Producers hopeful of $50 oil price, business sustainability from cuts
Although OPEC+ agreed at the weekend to extend 9.7million barrels cuts in daily crude oil production through the end of July, lending oil prices some support, operators in the exploration industry are hopeful that the cuts would be sustained to aid production and business sustainability.
In the course of global lockdown, the ensuing energy imbalance affected oil producers and prices such that business sustainability was threatened and capacity to service over N3.4 trillion loans weakened.
With the lockdown lifted and oil prices rebounding, African Energy Chamber believes that liquidity challenges will be addressed. According to the chamber, the rebalancing of the market is key for African oil-producing nations to preserve jobs in the sector and give the continent an opportunity to stabilise and recover.
For Nigeria, a continuous rise in oil prices will further strengthen the country’s capacity to finance its budget and increase reserves.
Brent traded lower at $40.88 yesterday around 6:30pm local time, while Nigeria’s Bonny Light rose by 7.58 per cent to $41.17 per barrel.
“OPEC is taking the right steps to respond to the market and should be commended. Uncertainty is bad for the oil industry and the extension of OPEC’s cuts ensures market stability,” declared NJ Ayuk, Executive Chairman at the African Energy Chamber.
“African energy companies and even state companies are facing a battle with liquidity because of the price war and the coronavirus. They do not have state bailouts as their Western counterparts. We hope the production cuts will give the market a boost, however compliance and collaboration from the G20 is key. OPEC has proven its ability to show leadership in times of crisis. We are all in this together,” added Ayuk.
Global research body, Wood Mackenzie noted that the extension would tighten the market further and could see Brent prices rise from the current $40/bbl toward $45-to-$50/bbl.
The organisation’s vice president, Macro Oils, Ann-Louise Hittle, said the 9.7 million b/d production cuts were already working, stressing that extending them an extra month would tighten market more quickly.
“In Wood Mackenzie’s view, the fundamentals show the oil market is recovering from March’s price shock.
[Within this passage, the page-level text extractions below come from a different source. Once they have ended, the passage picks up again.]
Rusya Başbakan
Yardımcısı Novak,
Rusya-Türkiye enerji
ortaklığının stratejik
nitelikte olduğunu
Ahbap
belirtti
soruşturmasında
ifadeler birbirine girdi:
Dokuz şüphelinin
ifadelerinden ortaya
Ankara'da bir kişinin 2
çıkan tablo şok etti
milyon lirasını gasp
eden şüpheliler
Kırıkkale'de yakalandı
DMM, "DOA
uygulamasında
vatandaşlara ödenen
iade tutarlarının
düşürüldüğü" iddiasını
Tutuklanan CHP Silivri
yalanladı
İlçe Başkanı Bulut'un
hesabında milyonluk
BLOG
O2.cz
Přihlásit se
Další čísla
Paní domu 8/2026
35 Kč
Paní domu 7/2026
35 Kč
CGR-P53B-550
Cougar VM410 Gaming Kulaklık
Supply has shifted dramatically, with total world supply on average for the second quarter down by a steep 6 million b/d from the first quarter of 2020.
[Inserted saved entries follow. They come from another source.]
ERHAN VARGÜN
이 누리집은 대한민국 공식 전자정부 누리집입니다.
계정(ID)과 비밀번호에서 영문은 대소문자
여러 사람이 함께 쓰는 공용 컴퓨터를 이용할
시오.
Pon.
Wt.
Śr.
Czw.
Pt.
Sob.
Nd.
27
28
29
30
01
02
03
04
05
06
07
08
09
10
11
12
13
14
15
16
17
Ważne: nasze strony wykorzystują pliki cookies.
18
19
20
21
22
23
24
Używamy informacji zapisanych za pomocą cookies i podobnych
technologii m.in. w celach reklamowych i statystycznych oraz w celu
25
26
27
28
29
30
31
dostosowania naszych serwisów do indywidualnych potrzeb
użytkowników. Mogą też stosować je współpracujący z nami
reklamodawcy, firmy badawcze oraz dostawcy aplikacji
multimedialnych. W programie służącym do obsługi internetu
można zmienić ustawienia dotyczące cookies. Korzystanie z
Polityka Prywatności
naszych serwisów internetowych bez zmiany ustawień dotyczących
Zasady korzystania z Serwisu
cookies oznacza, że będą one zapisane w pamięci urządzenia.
“Global demand is recovering too, with both May and June climbing from the low seen in April as the coronavirus-related shutdowns continue to ease,” she said.
Nigeria’s Minister of State for Petroleum Resources, Timipre Sylva yesterday said the country would fully comply with efforts being made by the Organisation of Oil Producing Countries (OPEC) to rebalance oil market, the cartel and other stakeholders are hopeful that the current increase in the price of oil may continue improve.
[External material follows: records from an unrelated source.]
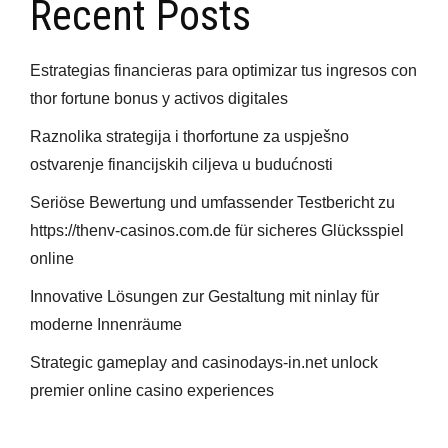
Recent Posts
Estrategias financieras para optimizar tus ingresos con
thor fortune bonus y activos digitales
Raznolika strategija i thorfortune za uspješno
ostvarenje financijskih ciljeva u budućnosti
Seriöse Bewertung und umfassender Testbericht zu
https://thenv-casinos.com.de für sicheres Glücksspiel
online
Innovative Lösungen zur Gestaltung mit ninlay für
moderne Innenräume
Strategic gameplay and casinodays-in.net unlock
premier online casino experiences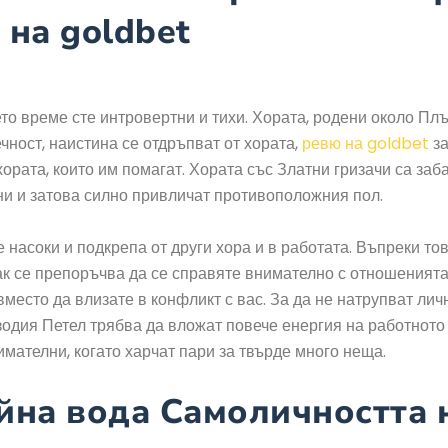
 на goldbet
то време сте интровертни и тихи. Хората, родени около Пл
чност, наистина се отдръпват от хората,
ревю на goldbet
за
хората, които им помагат. Хората със Златни гризачи са за
ни и затова силно привличат противоположния пол.
 насоки и подкрепа от други хора и в работата. Въпреки тов
пак се препоръчва да се справяте внимателно с отношенията
вместо да влизате в конфликт с вас. За да не натрупват лич
зодия Петел трябва да вложат повече енергия на работното 
имателни, когато харчат пари за твърде много неща.
йна вода Самоличността 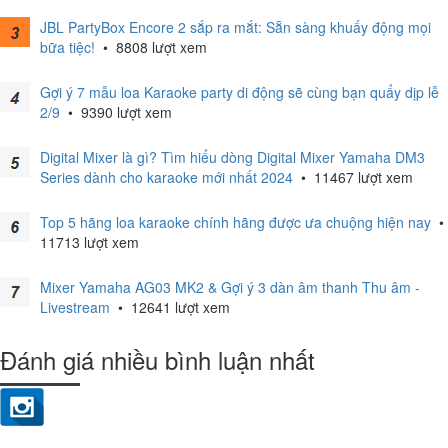
JBL PartyBox Encore 2 sắp ra mắt: Sẵn sàng khuấy động mọi
bữa tiệc!
•
8808 lượt xem
Gợi ý 7 mẫu loa Karaoke party di động sẽ cùng bạn quẩy dịp lễ
2/9
•
9390 lượt xem
Digital Mixer là gì? Tìm hiểu dòng Digital Mixer Yamaha DM3
Series dành cho karaoke mới nhất 2024
•
11467 lượt xem
Top 5 hãng loa karaoke chính hãng được ưa chuộng hiện nay
•
11713 lượt xem
Mixer Yamaha AG03 MK2 & Gợi ý 3 dàn âm thanh Thu âm -
Livestream
•
12641 lượt xem
Đánh giá nhiều bình luận nhất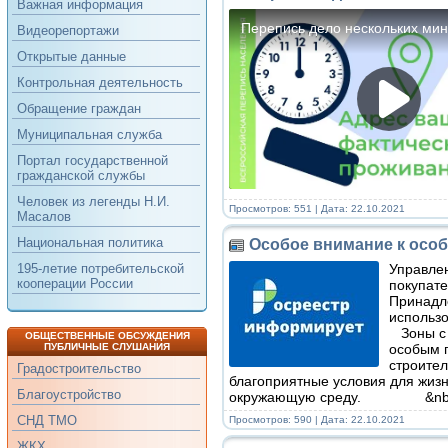
Важная информация
Видеорепортажи
Открытые данные
Контрольная деятельность
Обращение граждан
Муниципальная служба
Портал государственной
гражданской службы
Человек из легенды Н.И.
Просмотров: 551 | Дата:
22.10.2021
Масалов
Национальная политика
Особое внимание к осо
Управлен
195-летие потребительской
кооперации России
покупате
Принадл
испол
Зоны с 
ОБЩЕСТВЕННЫЕ ОБСУЖДЕНИЯ
особым 
ПУБЛИЧНЫЕ СЛУШАНИЯ
строител
Градостроительство
благоприятные условия для жизн
Благоустройство
окружающую среду. &n
СНД ТМО
Просмотров: 590 | Дата:
22.10.2021
ЖКХ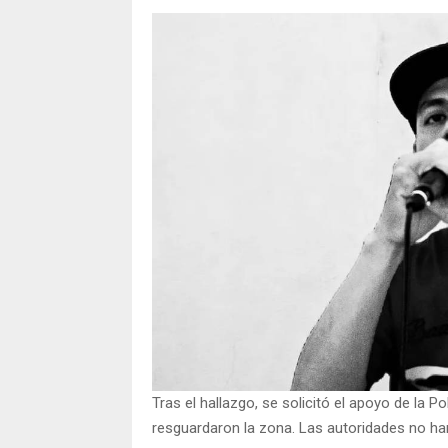
Tras el hallazgo, se solicitó el apoyo de la P
resguardaron la zona. Las autoridades no ha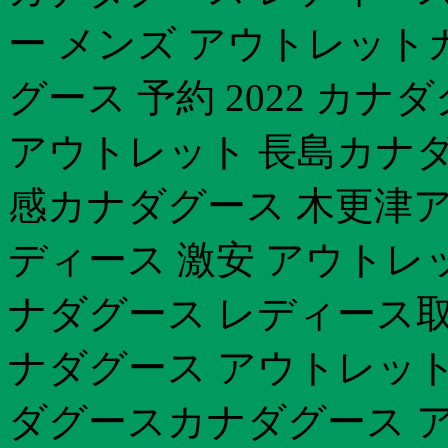
ー メンズ アウトレットカ
グース 予約 2022 カナ
アウトレット 長島カナダ
感カナダグース 木更津
ディース 激安 アウトレッ
ナダグース レディース取
ナダグース アウトレット
ダグースカナダグース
Sylva, who reacted to the meeting of OPEC and other allies known as OPEC+ said Nigeria would collaborate with other nations in the historic efforts to adjust crude oil production towards rebalancing and stabilising the global crude oil market.
Sylva, in a statement by his spokesperson, Garba Deen Mohammad said: “Nigeria also subscribes to the concept of compensation by Countries that are unable to attain full conformity (100 per cent) in May and June 2020 to compensate for it in July, August and September 2020
“We are in full alignment with the decision to closely monitor the market dynamics and it is our conviction that the current gradual recovery being witnessed will be sustained to full traction.
“We reiterate our resolve to conform with the decisions reached under the auspices of the 11th OPEC/Non-OPEC Declaration of Cooperation meeting.”
OPEC Secretary-General, Mohammad Sanusi Barkindo, who spoke at the meeting had noted that since the producers entered into the agreement of cutting production in May, there have been tentative signs of recovery in the market. To him, the recovery has been aided by the additional adjustments from Saudi Arabia (one million barre per day ); the UAE (100, 000 b/d); Kuwait (80, 000 b/d); and Oman (15, 000 b/d).
“The very early green shoots of a revival are evident; we do hope that we have turned a corner. Nevertheless, global oil demand is still expected to shrink by more than 17 mb/d in the 2Q20, and while it is expected to ease in the second half of the year, for the whole of 2020 the contraction is still forecast to be around 9.1 mb/d. This will bring global oil demand to 90.6 mb/d; back to levels last seen before the 2014-2016 market downturn.
“It underscores the fact that we cannot rest on our laurels. We need to maintain the laser focus on helping bring supply and demand back into balance and providing a more stable market in the coming months. This is not the time to stand back and admire what we have achieved thus far; we do not want to jeopardize these successes in any way,” Barkindo stated.